CUNA wrote in support of NCUA’s Interim Final Rule on Prompt Corrective Action (PCA) relief Friday, and reiterated the call for additional PCA relief. NCUA issued the Interim Final Rule in April and was briefed on it at its April board meeting.
The rule temporarily enables the NCUA Board to issue an order to waive the earnings-retention requirement for any federally insured credit union that is classified as adequately capitalized; and second modifies regulations relating to specific documentation required for net worth restoration plans.
“While we appreciate and support the changes included in the IFR, we reiterate the call in our comment letter regarding the 2020 IFR that the NCUA refrain from prematurely setting a specific end date for these temporary relief measures,” the letter reads. “We recommend instead that the NCUA extend these temporary PCA measures until the later of: (1) the end of the COVID-19 pandemic as determined by the U.S. Centers for Disease Control and Prevention or other federal entity authorized to make such a determination; or (2) March 31, 2022 as provided in the IFR.
“This would help ensure these important and prudent PCA relief measures are available throughout the pandemic and the resulting economic turbulence and volatility, and do not expire at an arbitrary date that may require an additional IFR to extend such relief,” it adds.
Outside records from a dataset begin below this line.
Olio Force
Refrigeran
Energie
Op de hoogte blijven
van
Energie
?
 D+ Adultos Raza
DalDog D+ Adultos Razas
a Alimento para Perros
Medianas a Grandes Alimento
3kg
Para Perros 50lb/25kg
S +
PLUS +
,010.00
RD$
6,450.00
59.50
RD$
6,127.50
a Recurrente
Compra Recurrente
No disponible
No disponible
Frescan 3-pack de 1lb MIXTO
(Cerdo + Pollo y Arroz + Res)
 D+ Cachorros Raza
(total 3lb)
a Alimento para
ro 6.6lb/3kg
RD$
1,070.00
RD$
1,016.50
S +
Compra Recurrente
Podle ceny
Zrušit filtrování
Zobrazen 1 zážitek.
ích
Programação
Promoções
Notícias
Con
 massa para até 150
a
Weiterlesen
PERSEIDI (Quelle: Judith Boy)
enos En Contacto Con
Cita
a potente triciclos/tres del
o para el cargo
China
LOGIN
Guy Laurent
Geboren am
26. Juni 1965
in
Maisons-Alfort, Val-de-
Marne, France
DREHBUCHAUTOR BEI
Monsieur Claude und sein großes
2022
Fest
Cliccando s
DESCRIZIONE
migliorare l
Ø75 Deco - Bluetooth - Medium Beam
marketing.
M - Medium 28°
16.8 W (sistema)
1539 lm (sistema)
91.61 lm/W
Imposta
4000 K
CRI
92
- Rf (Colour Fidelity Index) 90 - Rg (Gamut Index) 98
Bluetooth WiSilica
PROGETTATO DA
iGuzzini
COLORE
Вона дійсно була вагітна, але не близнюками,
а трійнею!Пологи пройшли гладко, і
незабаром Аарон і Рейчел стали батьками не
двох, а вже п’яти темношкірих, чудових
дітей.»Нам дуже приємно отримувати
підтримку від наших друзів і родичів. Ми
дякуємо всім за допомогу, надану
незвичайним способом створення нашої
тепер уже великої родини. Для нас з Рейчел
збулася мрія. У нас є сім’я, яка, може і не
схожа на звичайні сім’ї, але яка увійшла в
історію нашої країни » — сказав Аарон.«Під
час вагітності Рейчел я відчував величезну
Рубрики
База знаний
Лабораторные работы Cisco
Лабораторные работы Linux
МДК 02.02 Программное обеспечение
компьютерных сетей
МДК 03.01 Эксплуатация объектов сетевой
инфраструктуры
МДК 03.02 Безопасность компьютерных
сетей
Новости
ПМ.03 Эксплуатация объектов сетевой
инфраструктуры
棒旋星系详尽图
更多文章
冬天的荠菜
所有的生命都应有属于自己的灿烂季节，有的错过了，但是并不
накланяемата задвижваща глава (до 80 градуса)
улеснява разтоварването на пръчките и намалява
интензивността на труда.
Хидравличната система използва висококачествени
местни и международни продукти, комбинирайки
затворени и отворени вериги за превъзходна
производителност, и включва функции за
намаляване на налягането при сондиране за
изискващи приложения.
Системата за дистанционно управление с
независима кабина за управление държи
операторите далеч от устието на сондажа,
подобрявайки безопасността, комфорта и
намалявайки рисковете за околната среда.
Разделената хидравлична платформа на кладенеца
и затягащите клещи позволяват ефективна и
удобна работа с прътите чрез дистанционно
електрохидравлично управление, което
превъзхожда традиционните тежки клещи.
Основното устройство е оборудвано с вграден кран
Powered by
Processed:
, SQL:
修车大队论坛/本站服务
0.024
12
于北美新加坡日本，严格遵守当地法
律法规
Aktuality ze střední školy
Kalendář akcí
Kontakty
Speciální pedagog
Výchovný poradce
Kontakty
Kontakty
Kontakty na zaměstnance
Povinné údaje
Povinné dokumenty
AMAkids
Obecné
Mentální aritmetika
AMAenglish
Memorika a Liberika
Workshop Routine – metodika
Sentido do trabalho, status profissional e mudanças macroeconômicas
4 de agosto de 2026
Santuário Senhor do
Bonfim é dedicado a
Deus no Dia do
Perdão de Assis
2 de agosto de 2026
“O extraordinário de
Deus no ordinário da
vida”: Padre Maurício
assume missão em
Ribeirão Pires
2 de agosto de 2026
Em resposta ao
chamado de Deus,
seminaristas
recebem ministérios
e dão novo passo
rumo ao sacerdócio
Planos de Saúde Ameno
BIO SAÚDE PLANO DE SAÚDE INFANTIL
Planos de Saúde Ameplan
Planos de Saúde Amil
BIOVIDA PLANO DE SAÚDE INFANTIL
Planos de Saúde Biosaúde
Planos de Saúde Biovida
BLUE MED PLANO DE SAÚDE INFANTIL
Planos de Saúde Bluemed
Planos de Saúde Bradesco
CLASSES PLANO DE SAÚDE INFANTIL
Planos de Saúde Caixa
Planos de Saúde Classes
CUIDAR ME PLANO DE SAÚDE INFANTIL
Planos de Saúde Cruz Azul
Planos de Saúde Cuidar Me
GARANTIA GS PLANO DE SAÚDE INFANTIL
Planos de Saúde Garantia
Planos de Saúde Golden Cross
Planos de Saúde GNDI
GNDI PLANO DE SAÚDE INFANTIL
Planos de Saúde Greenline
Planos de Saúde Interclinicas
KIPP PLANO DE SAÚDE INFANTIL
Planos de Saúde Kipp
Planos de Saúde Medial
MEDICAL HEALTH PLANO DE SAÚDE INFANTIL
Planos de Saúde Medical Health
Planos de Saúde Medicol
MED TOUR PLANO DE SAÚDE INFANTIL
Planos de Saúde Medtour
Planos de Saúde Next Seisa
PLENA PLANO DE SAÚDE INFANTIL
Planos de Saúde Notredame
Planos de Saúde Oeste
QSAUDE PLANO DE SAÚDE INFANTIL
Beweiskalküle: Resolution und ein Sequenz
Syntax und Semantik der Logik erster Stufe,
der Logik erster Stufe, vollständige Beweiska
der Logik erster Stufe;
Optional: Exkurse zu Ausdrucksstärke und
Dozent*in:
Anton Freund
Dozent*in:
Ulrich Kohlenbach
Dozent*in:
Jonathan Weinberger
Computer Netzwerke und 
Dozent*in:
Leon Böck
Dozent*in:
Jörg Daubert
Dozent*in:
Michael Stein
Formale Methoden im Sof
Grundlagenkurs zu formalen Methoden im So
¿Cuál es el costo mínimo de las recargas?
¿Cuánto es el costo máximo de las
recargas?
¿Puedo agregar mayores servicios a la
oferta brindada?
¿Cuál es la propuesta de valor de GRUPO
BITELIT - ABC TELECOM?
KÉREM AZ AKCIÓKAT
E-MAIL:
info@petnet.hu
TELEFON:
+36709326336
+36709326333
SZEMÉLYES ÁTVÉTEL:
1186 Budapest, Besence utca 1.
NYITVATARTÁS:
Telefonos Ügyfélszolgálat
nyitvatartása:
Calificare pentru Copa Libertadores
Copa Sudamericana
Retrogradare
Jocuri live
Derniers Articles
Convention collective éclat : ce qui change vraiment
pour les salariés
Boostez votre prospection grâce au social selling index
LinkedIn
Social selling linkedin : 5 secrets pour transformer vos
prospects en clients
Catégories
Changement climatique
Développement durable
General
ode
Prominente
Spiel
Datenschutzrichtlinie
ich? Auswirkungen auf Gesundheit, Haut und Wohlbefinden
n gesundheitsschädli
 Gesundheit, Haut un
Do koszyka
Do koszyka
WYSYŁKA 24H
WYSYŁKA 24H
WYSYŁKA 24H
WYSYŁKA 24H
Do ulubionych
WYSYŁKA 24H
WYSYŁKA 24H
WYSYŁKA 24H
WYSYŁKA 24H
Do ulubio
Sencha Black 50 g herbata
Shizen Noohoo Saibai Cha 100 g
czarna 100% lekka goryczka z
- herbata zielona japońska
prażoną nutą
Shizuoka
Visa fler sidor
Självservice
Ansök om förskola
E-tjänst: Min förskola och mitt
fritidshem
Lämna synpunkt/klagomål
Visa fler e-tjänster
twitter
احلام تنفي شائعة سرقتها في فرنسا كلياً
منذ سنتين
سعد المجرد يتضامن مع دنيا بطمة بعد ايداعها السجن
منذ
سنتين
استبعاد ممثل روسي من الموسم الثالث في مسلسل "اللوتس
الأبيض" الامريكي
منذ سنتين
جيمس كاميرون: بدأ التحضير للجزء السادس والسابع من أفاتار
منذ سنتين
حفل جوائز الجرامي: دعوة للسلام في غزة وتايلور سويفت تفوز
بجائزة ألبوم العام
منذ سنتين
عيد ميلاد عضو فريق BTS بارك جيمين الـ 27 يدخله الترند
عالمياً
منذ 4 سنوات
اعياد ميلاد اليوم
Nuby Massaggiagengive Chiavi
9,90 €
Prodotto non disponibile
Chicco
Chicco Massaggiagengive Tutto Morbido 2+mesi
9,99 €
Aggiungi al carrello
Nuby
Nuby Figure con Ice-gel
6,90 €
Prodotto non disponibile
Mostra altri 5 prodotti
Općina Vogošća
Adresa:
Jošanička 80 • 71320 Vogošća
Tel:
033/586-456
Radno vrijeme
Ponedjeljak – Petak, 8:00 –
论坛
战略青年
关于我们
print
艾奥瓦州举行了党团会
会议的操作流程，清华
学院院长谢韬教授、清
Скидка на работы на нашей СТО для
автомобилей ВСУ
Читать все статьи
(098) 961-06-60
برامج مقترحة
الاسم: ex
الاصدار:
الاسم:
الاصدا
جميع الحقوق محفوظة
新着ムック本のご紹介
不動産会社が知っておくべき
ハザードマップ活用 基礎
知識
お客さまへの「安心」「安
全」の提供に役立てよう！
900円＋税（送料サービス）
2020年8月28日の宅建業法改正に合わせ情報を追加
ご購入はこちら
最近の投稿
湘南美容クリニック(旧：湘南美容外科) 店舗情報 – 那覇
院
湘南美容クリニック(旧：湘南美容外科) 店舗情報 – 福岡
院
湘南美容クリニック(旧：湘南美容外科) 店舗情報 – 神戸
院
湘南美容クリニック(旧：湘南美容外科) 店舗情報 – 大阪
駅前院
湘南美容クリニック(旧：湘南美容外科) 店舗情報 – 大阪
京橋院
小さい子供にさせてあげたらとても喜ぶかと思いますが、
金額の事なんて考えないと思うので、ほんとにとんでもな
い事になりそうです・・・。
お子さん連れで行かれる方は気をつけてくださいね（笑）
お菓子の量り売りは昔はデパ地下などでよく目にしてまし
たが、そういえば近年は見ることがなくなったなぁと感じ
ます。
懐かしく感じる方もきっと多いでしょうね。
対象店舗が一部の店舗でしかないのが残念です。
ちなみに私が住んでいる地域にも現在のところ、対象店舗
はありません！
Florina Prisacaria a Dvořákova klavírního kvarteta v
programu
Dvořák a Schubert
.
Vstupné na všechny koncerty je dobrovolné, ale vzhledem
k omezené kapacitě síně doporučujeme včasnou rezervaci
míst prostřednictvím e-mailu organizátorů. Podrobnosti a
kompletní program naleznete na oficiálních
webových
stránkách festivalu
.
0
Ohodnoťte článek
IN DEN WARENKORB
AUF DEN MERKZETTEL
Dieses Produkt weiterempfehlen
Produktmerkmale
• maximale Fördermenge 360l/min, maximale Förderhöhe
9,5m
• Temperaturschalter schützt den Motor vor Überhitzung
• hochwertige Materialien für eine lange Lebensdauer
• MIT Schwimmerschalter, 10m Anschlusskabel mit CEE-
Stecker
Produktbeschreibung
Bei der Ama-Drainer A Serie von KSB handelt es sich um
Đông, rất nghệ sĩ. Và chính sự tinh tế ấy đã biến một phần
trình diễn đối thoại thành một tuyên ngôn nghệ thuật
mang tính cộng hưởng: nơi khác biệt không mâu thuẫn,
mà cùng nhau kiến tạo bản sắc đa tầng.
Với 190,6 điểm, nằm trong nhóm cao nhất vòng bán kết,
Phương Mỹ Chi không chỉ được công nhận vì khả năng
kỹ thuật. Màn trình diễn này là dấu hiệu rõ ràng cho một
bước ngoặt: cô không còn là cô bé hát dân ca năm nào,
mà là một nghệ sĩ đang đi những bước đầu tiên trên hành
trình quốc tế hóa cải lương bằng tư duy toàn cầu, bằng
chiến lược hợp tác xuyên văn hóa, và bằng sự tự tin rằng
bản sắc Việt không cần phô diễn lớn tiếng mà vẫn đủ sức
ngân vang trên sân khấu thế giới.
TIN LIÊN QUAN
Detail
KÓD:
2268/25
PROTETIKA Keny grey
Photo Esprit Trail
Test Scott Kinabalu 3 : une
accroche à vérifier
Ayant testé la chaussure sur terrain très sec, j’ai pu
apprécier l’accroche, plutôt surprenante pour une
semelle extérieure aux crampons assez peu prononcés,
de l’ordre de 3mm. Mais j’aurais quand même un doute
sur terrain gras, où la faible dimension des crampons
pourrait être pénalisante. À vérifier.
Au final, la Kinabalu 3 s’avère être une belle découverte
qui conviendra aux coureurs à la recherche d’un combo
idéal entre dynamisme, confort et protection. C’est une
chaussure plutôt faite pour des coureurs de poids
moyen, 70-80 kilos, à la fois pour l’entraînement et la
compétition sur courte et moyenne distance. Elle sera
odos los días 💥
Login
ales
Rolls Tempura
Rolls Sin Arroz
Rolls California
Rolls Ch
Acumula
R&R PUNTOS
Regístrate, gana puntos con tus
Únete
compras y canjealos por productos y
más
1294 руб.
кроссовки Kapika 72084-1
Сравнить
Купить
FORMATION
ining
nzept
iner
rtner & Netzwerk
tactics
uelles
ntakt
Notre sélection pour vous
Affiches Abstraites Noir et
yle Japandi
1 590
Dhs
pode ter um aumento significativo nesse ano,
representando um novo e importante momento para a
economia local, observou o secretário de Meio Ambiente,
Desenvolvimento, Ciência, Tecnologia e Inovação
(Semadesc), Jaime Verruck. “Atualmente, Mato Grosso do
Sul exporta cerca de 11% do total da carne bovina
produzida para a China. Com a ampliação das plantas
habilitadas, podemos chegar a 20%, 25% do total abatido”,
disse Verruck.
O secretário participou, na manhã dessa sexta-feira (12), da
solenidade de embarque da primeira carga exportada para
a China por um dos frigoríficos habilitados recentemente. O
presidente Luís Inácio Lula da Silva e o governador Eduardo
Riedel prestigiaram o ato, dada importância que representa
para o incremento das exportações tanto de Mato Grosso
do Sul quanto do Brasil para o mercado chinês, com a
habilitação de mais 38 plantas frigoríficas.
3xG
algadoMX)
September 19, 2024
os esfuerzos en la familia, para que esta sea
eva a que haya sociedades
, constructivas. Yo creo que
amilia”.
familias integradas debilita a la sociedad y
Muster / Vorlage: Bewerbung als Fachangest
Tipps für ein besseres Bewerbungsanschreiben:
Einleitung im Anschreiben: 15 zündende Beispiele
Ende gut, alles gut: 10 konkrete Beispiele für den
The letter also reiterates the CUNA-League request that NCUA provide additional PCA flexibility by temporarily excluding certain assets from the net worth ratio.
“Credit unions are increasingly investing funds—which have significantly increased due to an influx of consumer deposits—in zero- and low-risk assets, such as shorter-term Treasury securities. These deposits and resulting investments, however, have caused a decrease in the net worth ratio for many credit unions,” the letter reads. “Therefore, we ask the NCUA to follow the lead of other federal banking regulators and exclude such investments, as well as 10% of deposits held at the Federal Reserve, from the net worth ratio calculation.”
CUNA also supports statutory changes to the Federal Credit Union Act to provide NCUA the tools it needs to aid credit unions regarding PCA and other capital issues.
This includes encouraging NCUA to work with Congress to support legislative language that would provide NCUA temporary flexibility to offer forbearance from PCA for credit unions impacted by the pandemic that were otherwise healthy at the onset of the crisis.
CUNA and Leagues wrote to NCUA in May calling for NCUA to temporarily exclude certain assets from the net worth ratio.